Catalent tax break gets just a 6-vote majority from 9-member Bloomington city council, but it’s enough

A six-vote majority on Bloomington’s nine-member city council was enough Wednesday night to grant pharmaceutical company Catalent a tax abatement in exchange for a capital investment of $350 million and 1,000 new jobs.

The additional jobs would grow the pharmaceutical company’s local workforce by about one-third.

[Updated April 21, 2022: In a news release Catalent has announced it has chosen Bloomington as the location where it will be making a $350 million investment.]

Catalent is looking to spend about $10 million on development of real property, possibly by buying more land. The other $340 million would be invested in personal property, which includes all the non-permanent fixtures inside a building, like manufacturing equipment.

The investment by the pharmaceutical company would be contingent on a tax abatement on the additional value for both real and personal property. Real property would be abated at a rate of 50 percent a year for 10 years, making a total of $826,760 in additional paid property taxes and $826,760 in abatement.

The bigger break comes for the personal property, which is 90 percent for 20 years, and totals an estimated $43,450,785 in abated taxes, which is calculated to have a net present value of about $28.4 million.
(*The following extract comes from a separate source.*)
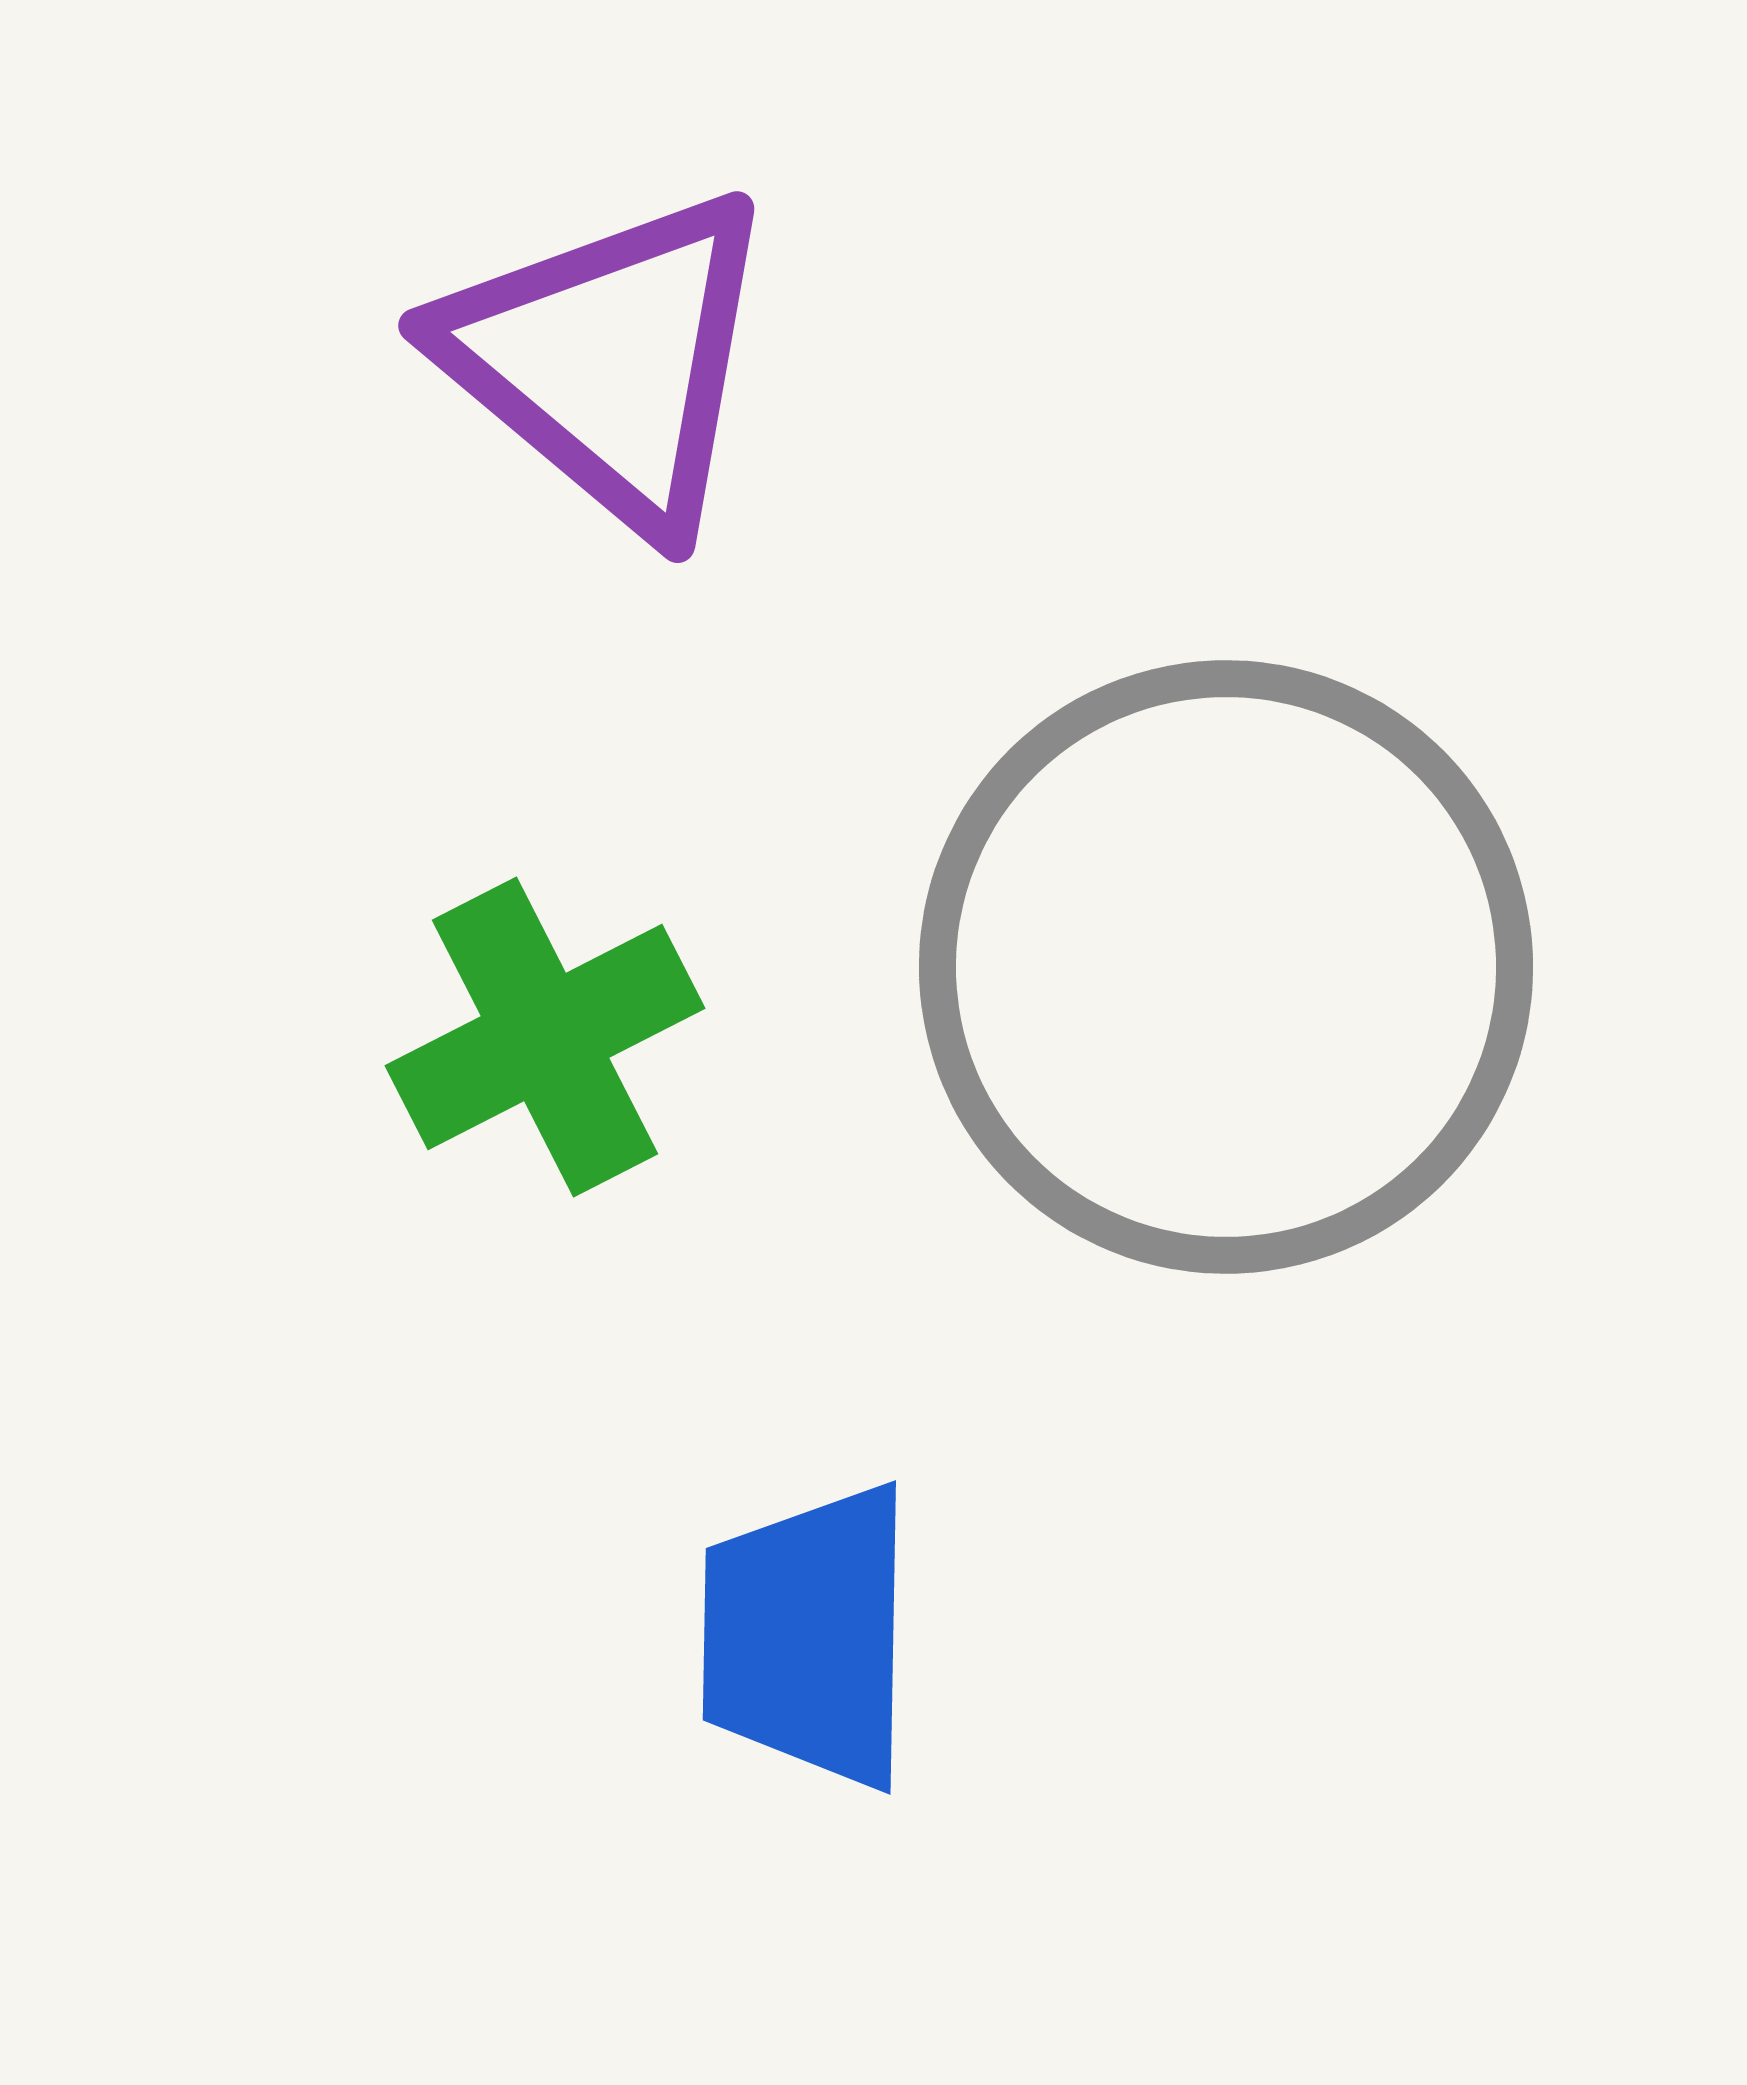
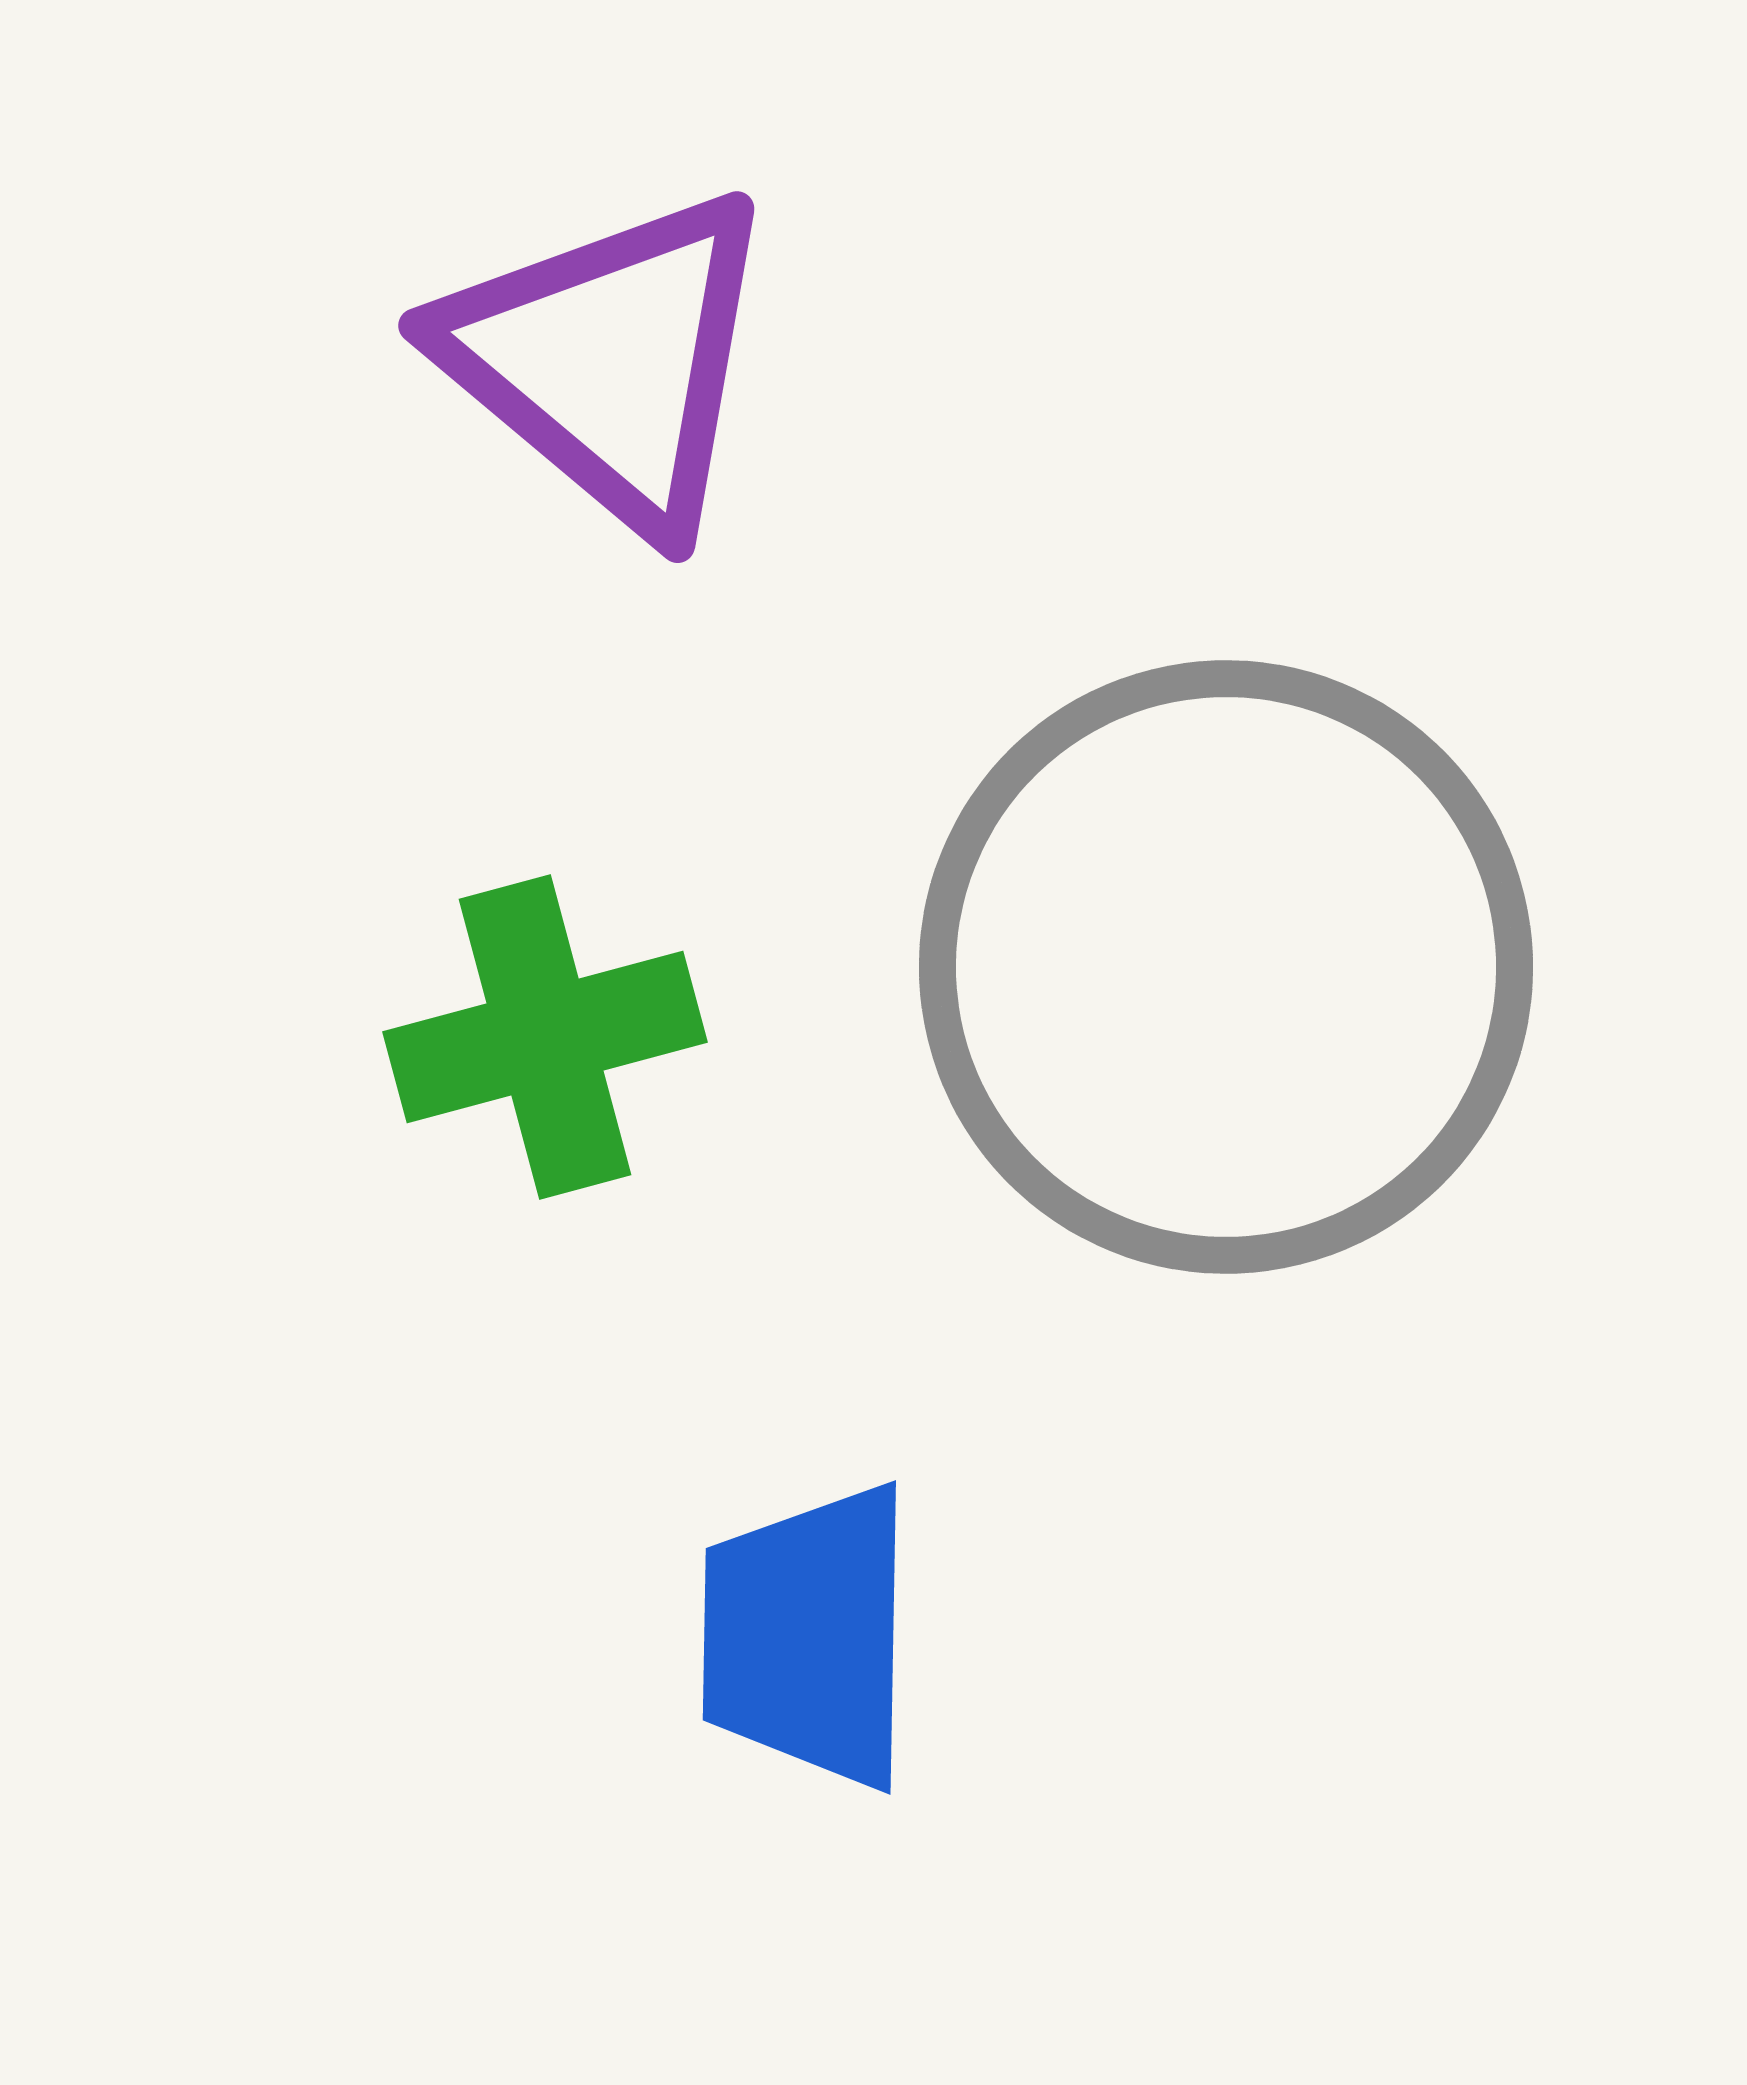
green cross: rotated 12 degrees clockwise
Speaking in support of the tax abatement was Bloomington’s director of economic and sustainable development, Alex Crowley, who allowed that the cumulative figure for the abatement  is an “eye-popping number.”

Public comment in favor of the abatement came from current and former elected officials, including former mayor John Fernandez (1995–2003) who also served as assistant secretary of Commerce for Economic Development Administration in the Obama administration.

Fernandez said, “This decision isn’t so much about Catalent—it’s about creating economic opportunities for our community, for people in our community who are at risk of being left behind in an ever changing dynamic economy.”

Speaking against the abatement during the public hearing was Ariana Gunderson, who said, “Being a company town is a really good situation for a company, but not for a town.” She added, “I am astonished that the city would invest so much money into the profits of a company instead of into its people.”

The one councilmember who cast a no vote was Matt Flaherty. He cited the letter of the law that defines a  an “economic revitalization area,” which starts off describing an area that “has become undesirable for, or impossible of, normal development and occupancy.” Flaherty said that a case had not been made that meets those statutory criteria.

Abstaining from the vote—which counts towards the needed majority the same arithmetically as a no vote—were Kate Rosenbarger and Steve Volan. Neither cited a conflict of interest.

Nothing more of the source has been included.